22-year-old Nick speaks out about mental health benefits of hospice care this Children’s Hospice Week
Nick Cornwell, age 22 from Rowlands Gill, Gateshead, has been supported by our Children and Young Adults Service two nights a month for short breaks since August 2019.
Nick’s living with a complex medical condition called Spastic Quadriplegic Cerebral Palsy, a condition he’s had from birth due to brain damage when he was just five days old
This Children’s Hospice Week, Nick has spoken about how the care he receives from us benefits both him and his family, and how his mental health deteriorated when he was unable to access our service during the peak of the Coronavirus pandemic last year.
“During the peak of the pandemic, I had to shield which meant I wasn’t able to come to St Oswald’s Hospice for my regular stays, which negatively impacted on my mental health. The short breaks aren’t just important for the young person, but their family too. I live with my Mam and Dad, and my Mam is my main carer, so when I’m in the Hospice we all get a break.”

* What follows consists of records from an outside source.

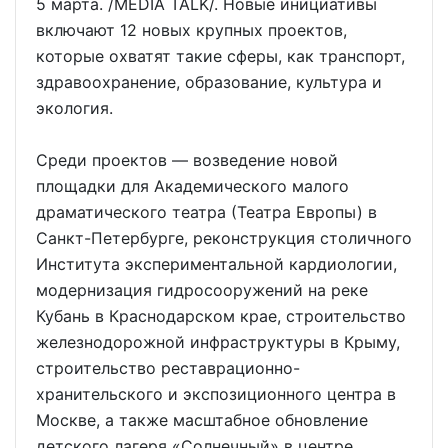
5 марта. /MEDIA TALK/. Новые инициативы
включают 12 новых крупных проектов,
которые охватят такие сферы, как транспорт,
здравоохранение, образование, культура и
экология.
Среди проектов — возведение новой
площадки для Академического малого
драматического театра (Театра Европы) в
Санкт-Петербурге, реконструкция столичного
Института экспериментальной кардиологии,
модернизация гидросооружений на реке
Кубань в Краснодарском крае, строительство
железнодорожной инфраструктуры в Крыму,
строительство реставрационно-
хранительского и экспозиционного центра в
Москве, а также масштабное обновление
детского лагеря «Солнечный» в центре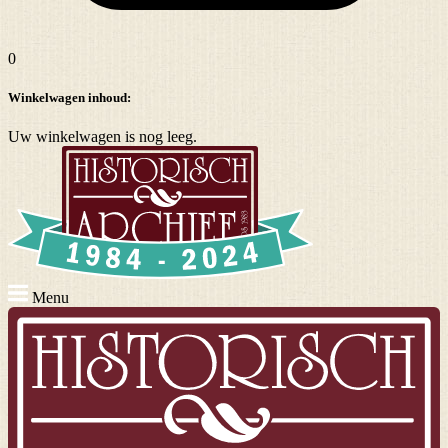
0
Winkelwagen inhoud:
Uw winkelwagen is nog leeg.
Menu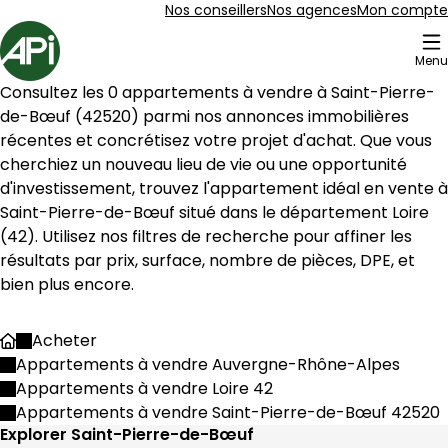
Aller au contenu
Aller au plan du site
Aller à la recherche
Nos conseillers
Nos agences
Mon compte
Accueil
Menu
1 Appartements à vendre à Saint-Pierre-de-Bœuf (4252
Consultez les 
0
 appartements à vendre à 
Saint-Pierre-
Appartement 45 m² 2 pièces Le Péage-de-R
Aller à l'image
Aller à l'image
Aller à l'image
Aller à l'image
Aller à l'image
1
2
3
4
5
de-Bœuf
 (
42520
) parmi nos annonces immobilières 
récentes et concrétisez votre projet d'achat. Que vous 
cherchiez un nouveau lieu de vie ou une opportunité 
Saint-Pierre-de-Bœuf
 situé dans le département 
Loire
(
42
). Utilisez nos filtres de recherche pour affiner les 
résultats par prix, surface, nombre de pièces, DPE, et 
bien plus encore.
Acheter
Accueil
Appartements à vendre Auvergne-Rhône-Alpes
Appartements à vendre Loire 42
714 €
Appartements à vendre Saint-Pierre-de-Bœuf 42520
Le Péage-de-Roussillon - 38550
Explorer Saint-Pierre-de-Bœuf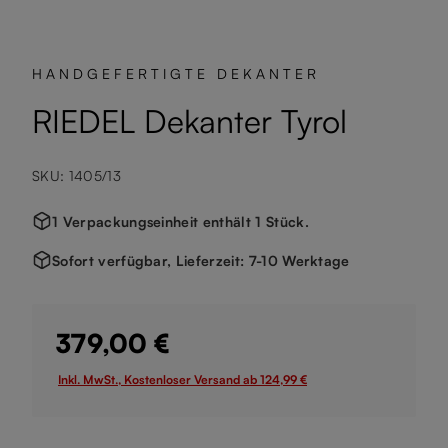
HANDGEFERTIGTE DEKANTER
RIEDEL Dekanter Tyrol
SKU: 1405/13
1 Verpackungseinheit enthält 1 Stück.
Sofort verfügbar, Lieferzeit: 7-10 Werktage
379,00 €
Inkl. MwSt., Kostenloser Versand ab 124,99 €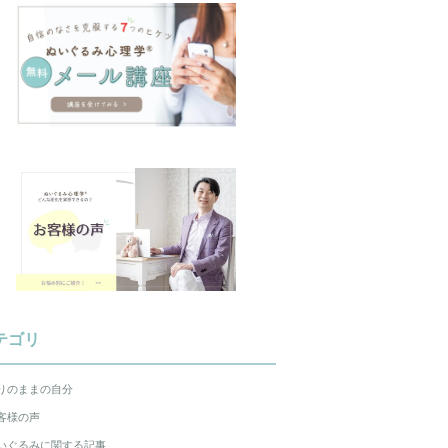
テゴリ
りのままの自分
客様の声
いぐるみに関する記事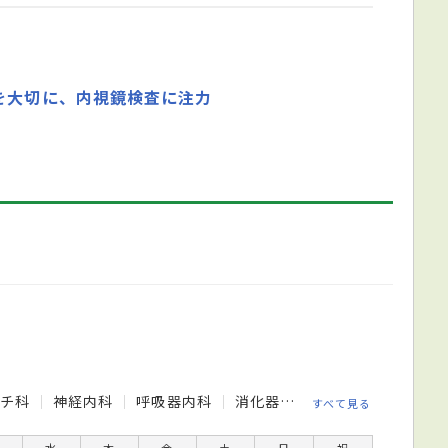
を大切に、内視鏡検査に注力
マチ科
神経内科
呼吸器内科
消化器内科
循環器内科
精
すべて見る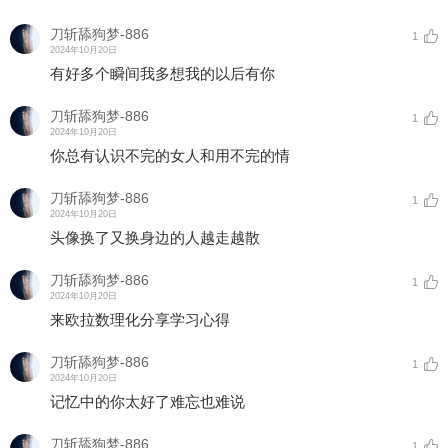
刀斩舔狗梦-886
1
2024年10月20日
有好多个瞬间我多想我的以后有你
刀斩舔狗梦-886
1
2024年10月20日
你总有认识不完的女人和用不完的情
刀斩舔狗梦-886
1
2024年10月20日
头像换了又换身边的人越走越散
刀斩舔狗梦-886
1
2024年10月20日
来欧拉数理化分享学习心得
刀斩舔狗梦-886
1
2024年10月20日
记忆中的你太好了难忘也难说
刀斩舔狗梦-886
1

Talking about his medical condition, Spastic Quadriplegic Cerebral Palsy, Nick continued:
“I was really poorly when I was born and at five days old I suffered brain damage from over ventilation. Because of my condition, I have a learning disability, which isn’t always noticeable when people first meet me as I have good communication, but it does mean that I struggle to communicate when I need help, and I rely on people asking me if I’m OK.
“There’s other complications with cerebral palsy; I need a gastrostomy tube to make sure I get enough water throughout the day, and I have a colostomy bag.
“I also experience sleep apnoea, which means that I sometimes stop breathing when I sleep so I need a ventilator at night time, and sometimes during the day too. Because the care at St Oswald’s Hospice is so specialised they’re able to help care for all of my needs.”
Nick’s Cerebral Palsy means that he needs to use a wheelchair and has limited movement. He relies heavily on technology which he says has had a life changing impact:
“Technology is so useful to me. My watch has a voiceover function which is essential for me because I’m visually impaired and I’m unable to read due to brain damage. The watch allows me to send and receive text messages so I can keep in touch with my friends and family.”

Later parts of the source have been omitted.